Commit-readiness scope

  • Do not add features or policy in response to adversarial review findings.
  • Remaining work is limited to bug fixes, removal of over-engineered or unintended behavior, and making the existing 2.1 scope ready to commit.
  • Folder removal must remain visibly marked as in progress, including when an interrupted removal resumes after a Web app restart. Normal Library browsing remains available during physical cleanup, which must not cause full-page loading flicker.
  • High maintainability is a product goal. New machinery belongs in 2.1 only when its current user benefit clearly and substantially outweighs its implementation and ongoing maintenance cost.
  • Do not add speculative recovery, persistence, ownership, evidence, or policy layers for hypothetical review concerns.
  • When removing unintended work, preserve changes made by parallel tasks.
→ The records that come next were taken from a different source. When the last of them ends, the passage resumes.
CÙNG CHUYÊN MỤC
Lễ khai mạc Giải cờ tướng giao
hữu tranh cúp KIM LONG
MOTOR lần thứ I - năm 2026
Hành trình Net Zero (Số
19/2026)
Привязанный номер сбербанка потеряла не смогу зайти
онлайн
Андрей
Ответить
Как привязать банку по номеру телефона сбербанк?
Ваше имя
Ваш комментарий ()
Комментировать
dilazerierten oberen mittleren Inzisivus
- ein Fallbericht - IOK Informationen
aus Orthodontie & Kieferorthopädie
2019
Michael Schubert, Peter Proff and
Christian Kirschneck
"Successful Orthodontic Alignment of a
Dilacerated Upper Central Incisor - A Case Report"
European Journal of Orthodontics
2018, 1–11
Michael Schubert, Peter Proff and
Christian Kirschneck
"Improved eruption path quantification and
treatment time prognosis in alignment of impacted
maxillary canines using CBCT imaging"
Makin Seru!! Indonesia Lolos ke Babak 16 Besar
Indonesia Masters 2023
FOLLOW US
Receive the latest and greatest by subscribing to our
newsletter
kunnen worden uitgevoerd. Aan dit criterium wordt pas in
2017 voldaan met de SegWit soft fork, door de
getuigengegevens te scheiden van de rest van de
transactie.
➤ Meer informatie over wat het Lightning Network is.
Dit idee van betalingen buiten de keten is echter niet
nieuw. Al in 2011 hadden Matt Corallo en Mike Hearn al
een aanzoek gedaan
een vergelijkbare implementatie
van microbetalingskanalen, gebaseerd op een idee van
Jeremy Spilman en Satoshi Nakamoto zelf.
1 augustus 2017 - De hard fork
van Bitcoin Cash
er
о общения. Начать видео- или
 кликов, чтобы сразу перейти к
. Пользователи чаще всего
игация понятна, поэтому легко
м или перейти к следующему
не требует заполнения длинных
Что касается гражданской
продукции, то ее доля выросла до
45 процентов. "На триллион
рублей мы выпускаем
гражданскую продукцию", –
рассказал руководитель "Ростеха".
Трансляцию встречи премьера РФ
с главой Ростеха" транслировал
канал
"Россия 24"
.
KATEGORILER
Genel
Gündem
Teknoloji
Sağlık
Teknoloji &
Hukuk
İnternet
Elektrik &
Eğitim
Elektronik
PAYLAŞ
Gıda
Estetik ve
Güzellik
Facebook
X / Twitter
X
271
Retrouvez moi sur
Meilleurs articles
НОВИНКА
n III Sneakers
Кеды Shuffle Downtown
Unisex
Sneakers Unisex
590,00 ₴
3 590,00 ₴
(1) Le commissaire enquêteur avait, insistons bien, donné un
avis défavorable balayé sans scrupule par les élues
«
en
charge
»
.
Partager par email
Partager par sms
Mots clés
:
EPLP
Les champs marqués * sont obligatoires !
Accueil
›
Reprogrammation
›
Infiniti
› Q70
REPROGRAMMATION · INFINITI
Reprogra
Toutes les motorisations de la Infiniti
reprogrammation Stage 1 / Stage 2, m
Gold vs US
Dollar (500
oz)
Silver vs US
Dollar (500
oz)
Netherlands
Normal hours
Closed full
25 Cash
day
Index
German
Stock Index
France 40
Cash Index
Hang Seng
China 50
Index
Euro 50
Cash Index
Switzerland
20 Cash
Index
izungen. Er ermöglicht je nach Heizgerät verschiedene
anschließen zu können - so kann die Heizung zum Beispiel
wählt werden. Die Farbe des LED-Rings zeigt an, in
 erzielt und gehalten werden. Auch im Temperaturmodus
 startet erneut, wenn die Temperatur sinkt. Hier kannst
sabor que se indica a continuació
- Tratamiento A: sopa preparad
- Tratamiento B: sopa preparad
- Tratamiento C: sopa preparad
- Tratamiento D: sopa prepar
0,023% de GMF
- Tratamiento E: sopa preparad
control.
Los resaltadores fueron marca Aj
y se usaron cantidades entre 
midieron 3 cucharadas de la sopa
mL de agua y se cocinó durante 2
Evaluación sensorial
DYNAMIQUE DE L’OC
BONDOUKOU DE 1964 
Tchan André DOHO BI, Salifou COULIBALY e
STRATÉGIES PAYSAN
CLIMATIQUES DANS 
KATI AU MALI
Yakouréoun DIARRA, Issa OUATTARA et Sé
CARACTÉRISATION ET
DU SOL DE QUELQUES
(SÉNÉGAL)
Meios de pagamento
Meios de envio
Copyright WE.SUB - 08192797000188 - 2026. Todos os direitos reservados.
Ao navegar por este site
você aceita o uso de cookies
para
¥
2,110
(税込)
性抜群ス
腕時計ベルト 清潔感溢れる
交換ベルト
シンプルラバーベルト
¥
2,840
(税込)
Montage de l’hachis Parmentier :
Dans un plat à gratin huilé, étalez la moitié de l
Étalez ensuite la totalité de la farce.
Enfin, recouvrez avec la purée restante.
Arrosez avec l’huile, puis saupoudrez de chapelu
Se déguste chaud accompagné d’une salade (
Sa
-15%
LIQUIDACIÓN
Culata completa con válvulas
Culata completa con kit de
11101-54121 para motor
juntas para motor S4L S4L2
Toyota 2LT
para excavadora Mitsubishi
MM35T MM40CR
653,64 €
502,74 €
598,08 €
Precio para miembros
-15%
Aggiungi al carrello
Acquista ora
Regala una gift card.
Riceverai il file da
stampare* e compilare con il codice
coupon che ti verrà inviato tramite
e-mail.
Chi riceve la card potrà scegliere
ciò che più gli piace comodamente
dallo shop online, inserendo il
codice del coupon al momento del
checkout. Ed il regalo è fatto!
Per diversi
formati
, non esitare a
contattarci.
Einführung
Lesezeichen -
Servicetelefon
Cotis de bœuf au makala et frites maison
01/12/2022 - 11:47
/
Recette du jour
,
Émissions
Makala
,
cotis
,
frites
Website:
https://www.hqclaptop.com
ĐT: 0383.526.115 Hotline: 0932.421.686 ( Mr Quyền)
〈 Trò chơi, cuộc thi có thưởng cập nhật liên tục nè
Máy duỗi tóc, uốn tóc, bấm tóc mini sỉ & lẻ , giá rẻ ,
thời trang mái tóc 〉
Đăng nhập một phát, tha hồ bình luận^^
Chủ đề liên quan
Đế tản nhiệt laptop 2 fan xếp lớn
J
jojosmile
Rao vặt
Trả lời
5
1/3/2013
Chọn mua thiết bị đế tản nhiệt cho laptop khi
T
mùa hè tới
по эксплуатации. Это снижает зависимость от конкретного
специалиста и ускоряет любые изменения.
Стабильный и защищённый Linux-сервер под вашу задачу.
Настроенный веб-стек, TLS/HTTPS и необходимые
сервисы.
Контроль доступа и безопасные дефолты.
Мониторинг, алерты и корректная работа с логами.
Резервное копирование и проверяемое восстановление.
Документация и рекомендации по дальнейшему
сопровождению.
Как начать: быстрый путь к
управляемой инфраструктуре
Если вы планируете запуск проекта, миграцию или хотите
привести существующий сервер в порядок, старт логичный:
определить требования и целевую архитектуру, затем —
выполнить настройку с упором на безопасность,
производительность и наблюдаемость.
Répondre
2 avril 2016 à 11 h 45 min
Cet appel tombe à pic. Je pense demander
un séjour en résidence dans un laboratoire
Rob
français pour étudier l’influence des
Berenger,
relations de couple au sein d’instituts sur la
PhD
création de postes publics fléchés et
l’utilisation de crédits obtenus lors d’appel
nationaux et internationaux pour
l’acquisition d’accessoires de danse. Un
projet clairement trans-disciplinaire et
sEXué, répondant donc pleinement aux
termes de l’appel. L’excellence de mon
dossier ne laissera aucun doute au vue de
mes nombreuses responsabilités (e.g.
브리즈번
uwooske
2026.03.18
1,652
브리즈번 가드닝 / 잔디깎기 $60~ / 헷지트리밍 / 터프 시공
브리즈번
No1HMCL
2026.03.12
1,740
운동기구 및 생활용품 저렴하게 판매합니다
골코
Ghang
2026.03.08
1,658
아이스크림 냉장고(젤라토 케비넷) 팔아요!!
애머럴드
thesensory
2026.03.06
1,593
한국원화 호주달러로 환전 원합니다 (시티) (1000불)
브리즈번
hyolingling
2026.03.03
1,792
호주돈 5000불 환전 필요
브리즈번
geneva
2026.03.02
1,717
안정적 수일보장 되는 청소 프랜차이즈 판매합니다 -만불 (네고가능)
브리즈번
Delete only work whose origin and lack of requirement are established, or work the product owner explicitly directed to remove.
  • Electron keeps one generic whole-file byte reader for non-catalog local-file imports. It accepts regular files only, rejects files larger than 256 MiB before reading, and replaces the removed legacy Library scanner, mirror, artwork, and binary/base64 IPC stack.
  • Active Electron and Web File System Access library roots follow the 2.0 containment rules: an exact or nested root is rejected, while adding a parent root requires one native confirmation and then fully removes the contained roots before scanning the parent.
  • Reconnect may bind an existing Electron folder record to a readable folder that was moved or renamed. It preserves the folder identity and scan history, applies the same root-containment confirmation rules, advances the folder lifecycle, grants the new canonical path only after acceptance, and starts a rescan. Tracks from the previous lifecycle must not resolve through the new grant before that rescan completes successfully.